■ Source material
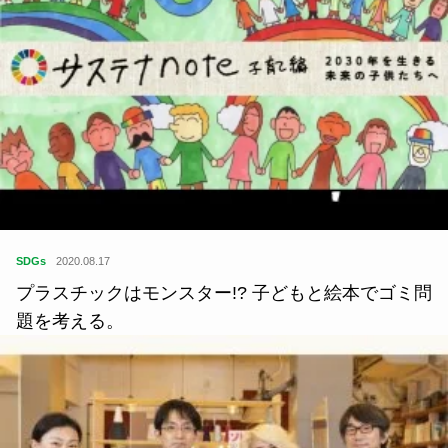
SDGs
2020.08.17
プラスチックはモンスター!? 子どもと絵本でゴミ問
題を考える。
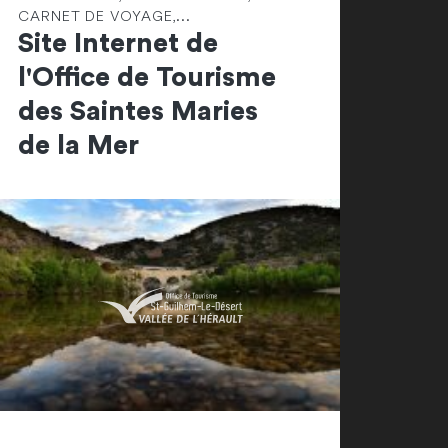
CARNET DE VOYAGE,...
Site Internet de
l'Office de Tourisme
des Saintes Maries
de la Mer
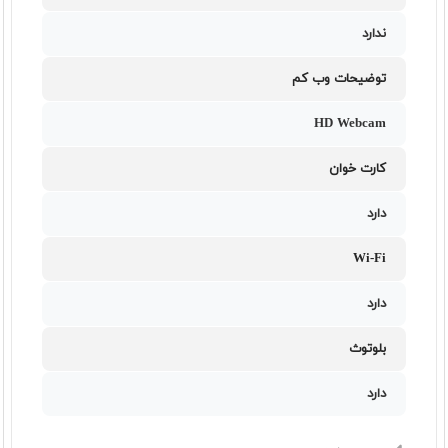
ندارد
توضیحات وب کم
HD Webcam
کارت خوان
دارد
Wi-Fi
دارد
بلوتوث
دارد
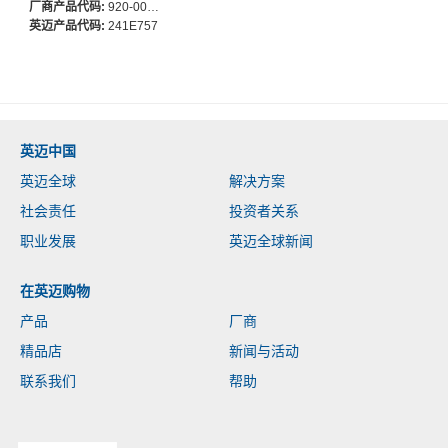
系统 - 计算机, 智能电话,
厂商产品代码:
920-009164
iPad mini, Apple TV - PC,
英迈产品代码:
241E757
Mac - AAA 支持的电池尺
寸
英迈中国
英迈全球
解决方案
社会责任
投资者关系
职业发展
英迈全球新闻
在英迈购物
产品
厂商
精品店
新闻与活动
联系我们
帮助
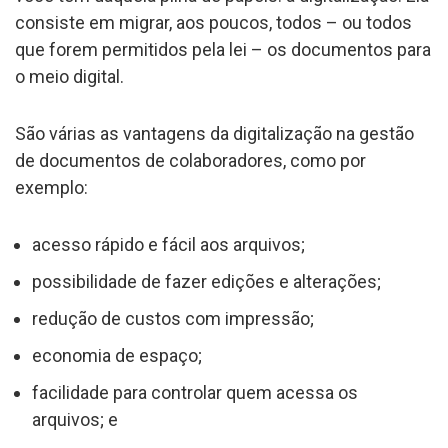
consiste em migrar, aos poucos, todos – ou todos
que forem permitidos pela lei – os documentos para
o meio digital.
São várias as vantagens da digitalização na gestão
de documentos de colaboradores, como por
exemplo:
acesso rápido e fácil aos arquivos;
possibilidade de fazer edições e alterações;
redução de custos com impressão;
economia de espaço;
facilidade para controlar quem acessa os
arquivos; e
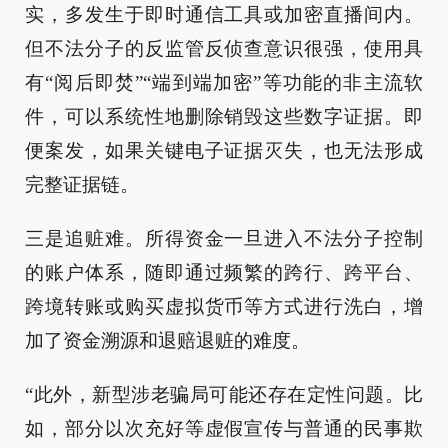
实，多发生于即时通信工具或加密直播间内。
但不法分子的反监管反侦查意识很强，使用具
有“阅后即焚”“端到端加密”等功能的非主流软
件，可以系统性地删除销毁这些数字证据。即
便案发，如果关键电子证据灭失，也无法形成
完整证据链。
三是追赃难。所得资金一旦进入不法分子控制
的账户体系，随即通过频繁的跨行、跨平台、
跨境转账或购买虚拟货币等方式进行洗白，增
加了资金溯源和退赔退赃的难度。
“此外，新型涉老骗局可能还存在定性问题。比
如，部分以次充好等虚假宣传与普通的民事欺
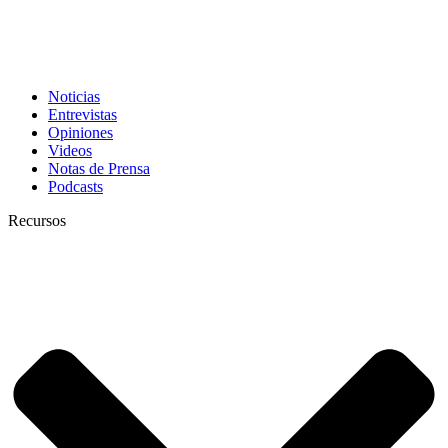
Noticias
Entrevistas
Opiniones
Videos
Notas de Prensa
Podcasts
Recursos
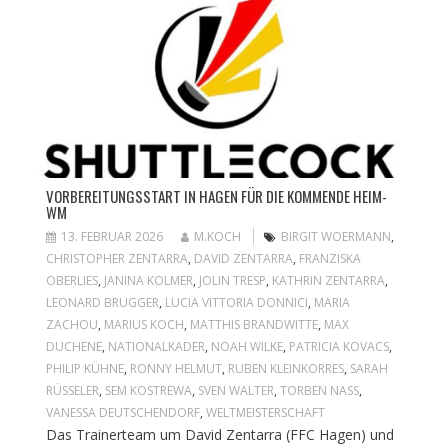
VORBEREITUNGSSTART IN HAGEN FÜR DIE KOMMENDE HEIM-
WM
13. FEBRUAR 2026
M.KOCH
BIRGIT WOERMANN
,
CHRISTOPHER ZENTARRA
,
DAVID ZENTARRA
,
FRANZISKA
OBERLIES
,
JANINA KOLMER
,
JOLIN TRESP
,
KATHRIN ZENTARRA
,
LEONARD BRUGGER
,
LUCIA VITTORIA DONNICI
,
MARIA
ZACHOU
,
MARIUS KOCH
,
MATTHIS BRANDWITTE
,
MAX
DUCHENE
,
NATIONALKADER
,
NOAH WILKE
,
PATRICIA KOVACS
,
PHILIP KÜHNE
,
RONNY HELMUT
,
RUBEN KLEINKORRES
,
SARAH
RÜSSELER
,
SEM KOSTREWA
,
SVEN WALTER
,
TORBEN NASS
,
VANESSA DEUTSCHENDORF
,
WELTMEISTERSCHAFT
Das Trainerteam um David Zentarra (FFC Hagen) und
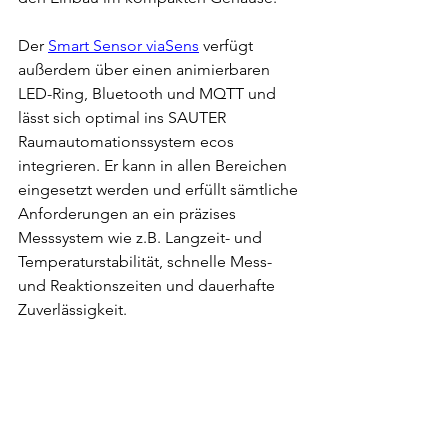
Der 
Smart Sensor viaSens
 verfügt 
außerdem über einen animierbaren 
LED-Ring, Bluetooth und MQTT und 
lässt sich optimal ins SAUTER 
Raumautomationssystem ecos 
integrieren. Er kann in allen Bereichen 
eingesetzt werden und erfüllt sämtliche 
Anforderungen an ein präzises 
Messsystem wie z.B. Langzeit- und 
Temperaturstabilität, schnelle Mess- 
und Reaktionszeiten und dauerhafte 
Zuverlässigkeit.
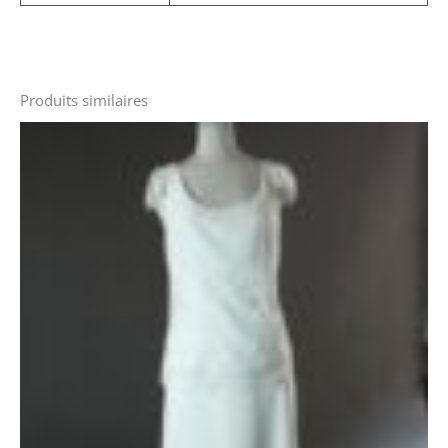
Produits similaires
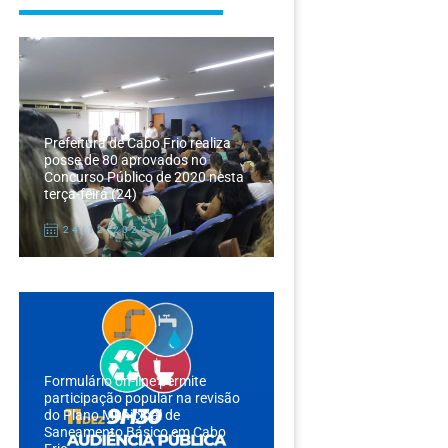
Prefeitura de Cabo Frio realiza
posse de 80 aprovados no
Concurso Público de 2020 nesta
terça-feira (24)
24/12/2024
Formulário on-line permite
participação popular na revisão
do Plano Municipal de
Saneamento Básico em Cabo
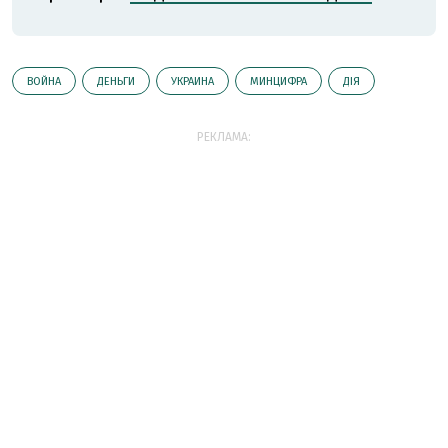
ВОЙНА
ДЕНЬГИ
УКРАИНА
МИНЦИФРА
ДІЯ
РЕКЛАМА:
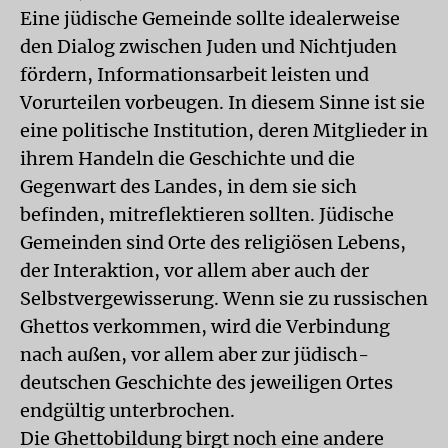
Eine jüdische Gemeinde sollte idealerweise
den Dialog zwischen Juden und Nichtjuden
fördern, Informationsarbeit leisten und
Vorurteilen vorbeugen. In diesem Sinne ist sie
eine politische Institution, deren Mitglieder in
ihrem Handeln die Geschichte und die
Gegenwart des Landes, in dem sie sich
befinden, mitreflektieren sollten. Jüdische
Gemeinden sind Orte des religiösen Lebens,
der Interaktion, vor allem aber auch der
Selbstvergewisserung. Wenn sie zu russischen
Ghettos verkommen, wird die Verbindung
nach außen, vor allem aber zur jüdisch-
deutschen Geschichte des jeweiligen Ortes
endgültig unterbrochen.
Die Ghettobildung birgt noch eine andere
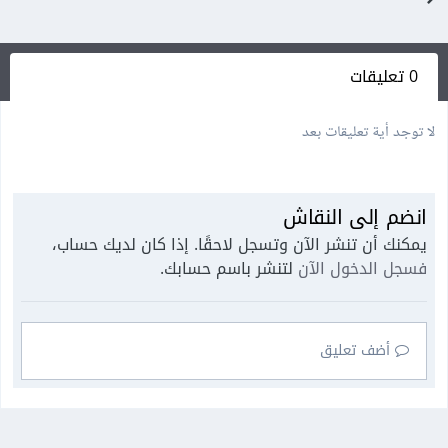
0 تعليقات
لا توجد أية تعليقات بعد
انضم إلى النقاش
يمكنك أن تنشر الآن وتسجل لاحقًا. إذا كان لديك حساب،
فسجل الدخول الآن
لتنشر باسم حسابك.
أضف تعليق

■ Task goal
Without including any picture, set down the listing above exactly as it appears.

■ Answer section
SDGs
2020.08.17
プラスチックはモンスター!? 子どもと絵本でゴミ問
題を考える。
CARNET DE VOYAGE,...
Site Internet de
l'Office de Tourisme
des Saintes Maries
de la Mer
ندارد
توضیحات وب کم
HD Webcam
کارت خوان
دارد
Wi-Fi
دارد
بلوتوث
دارد
系统 - 计算机, 智能电话,
厂商产品代码:
920-009164
iPad mini, Apple TV - PC,
英迈产品代码:
241E757
Mac - AAA 支持的电池尺
寸
英迈中国
英迈全球
解决方案
社会责任
投资者关系
职业发展
英迈全球新闻
在英迈购物
产品
厂商
精品店
新闻与活动
联系我们
帮助
consiste em migrar, aos poucos, todos – ou todos
que forem permitidos pela lei – os documentos para
o meio digital.
São várias as vantagens da digitalização na gestão
de documentos de colaboradores, como por
exemplo:
acesso rápido e fácil aos arquivos;
possibilidade de fazer edições e alterações;
redução de custos com impressão;
economia de espaço;
facilidade para controlar quem acessa os
arquivos; e
实，多发生于即时通信工具或加密直播间内。
但不法分子的反监管反侦查意识很强，使用具
有“阅后即焚”“端到端加密”等功能的非主流软
件，可以系统性地删除销毁这些数字证据。即
便案发，如果关键电子证据灭失，也无法形成
完整证据链。
三是追赃难。所得资金一旦进入不法分子控制
的账户体系，随即通过频繁的跨行、跨平台、
跨境转账或购买虚拟货币等方式进行洗白，增
加了资金溯源和退赔退赃的难度。
“此外，新型涉老骗局可能还存在定性问题。比
如，部分以次充好等虚假宣传与普通的民事欺
Noticias
Entrevistas
Opiniones
Videos
Notas de Prensa
Podcasts
Recursos
VORBEREITUNGSSTART IN HAGEN FÜR DIE KOMMENDE HEIM-
WM
13. FEBRUAR 2026
M.KOCH
BIRGIT WOERMANN
,
CHRISTOPHER ZENTARRA
,
DAVID ZENTARRA
,
FRANZISKA
OBERLIES
,
JANINA KOLMER
,
JOLIN TRESP
,
KATHRIN ZENTARRA
,
LEONARD BRUGGER
,
LUCIA VITTORIA DONNICI
,
MARIA
ZACHOU
,
MARIUS KOCH
,
MATTHIS BRANDWITTE
,
MAX
DUCHENE
,
NATIONALKADER
,
NOAH WILKE
,
PATRICIA KOVACS
,
PHILIP KÜHNE
,
RONNY HELMUT
,
RUBEN KLEINKORRES
,
SARAH
RÜSSELER
,
SEM KOSTREWA
,
SVEN WALTER
,
TORBEN NASS
,
VANESSA DEUTSCHENDORF
,
WELTMEISTERSCHAFT
Das Trainerteam um David Zentarra (FFC Hagen) und
Der 
Smart Sensor viaSens
 verfügt 
außerdem über einen animierbaren 
LED-Ring, Bluetooth und MQTT und 
lässt sich optimal ins SAUTER 
Raumautomationssystem ecos 
integrieren. Er kann in allen Bereichen 
eingesetzt werden und erfüllt sämtliche 
Anforderungen an ein präzises 
Messsystem wie z.B. Langzeit- und 
Temperaturstabilität, schnelle Mess- 
und Reaktionszeiten und dauerhafte 
Zuverlässigkeit.
Produits similaires
Prefeitura de Cabo Frio realiza
posse de 80 aprovados no
Concurso Público de 2020 nesta
terça-feira (24)
24/12/2024
Formulário on-line permite
participação popular na revisão
do Plano Municipal de
Saneamento Básico em Cabo
ВОЙНА
ДЕНЬГИ
УКРАИНА
МИНЦИФРА
ДІЯ
РЕКЛАМА:
Eine jüdische Gemeinde sollte idealerweise
den Dialog zwischen Juden und Nichtjuden
fördern, Informationsarbeit leisten und
Vorurteilen vorbeugen. In diesem Sinne ist sie
eine politische Institution, deren Mitglieder in
ihrem Handeln die Geschichte und die
Gegenwart des Landes, in dem sie sich
befinden, mitreflektieren sollten. Jüdische
Gemeinden sind Orte des religiösen Lebens,
der Interaktion, vor allem aber auch der
Selbstvergewisserung. Wenn sie zu russischen
Ghettos verkommen, wird die Verbindung
nach außen, vor allem aber zur jüdisch-
deutschen Geschichte des jeweiligen Ortes
endgültig unterbrochen.
Die Ghettobildung birgt noch eine andere
0 تعليقات
لا توجد أية تعليقات بعد
انضم إلى النقاش
يمكنك أن تنشر الآن وتسجل لاحقًا. إذا كان لديك حساب،
فسجل الدخول الآن
لتنشر باسم حسابك.
أضف تعليق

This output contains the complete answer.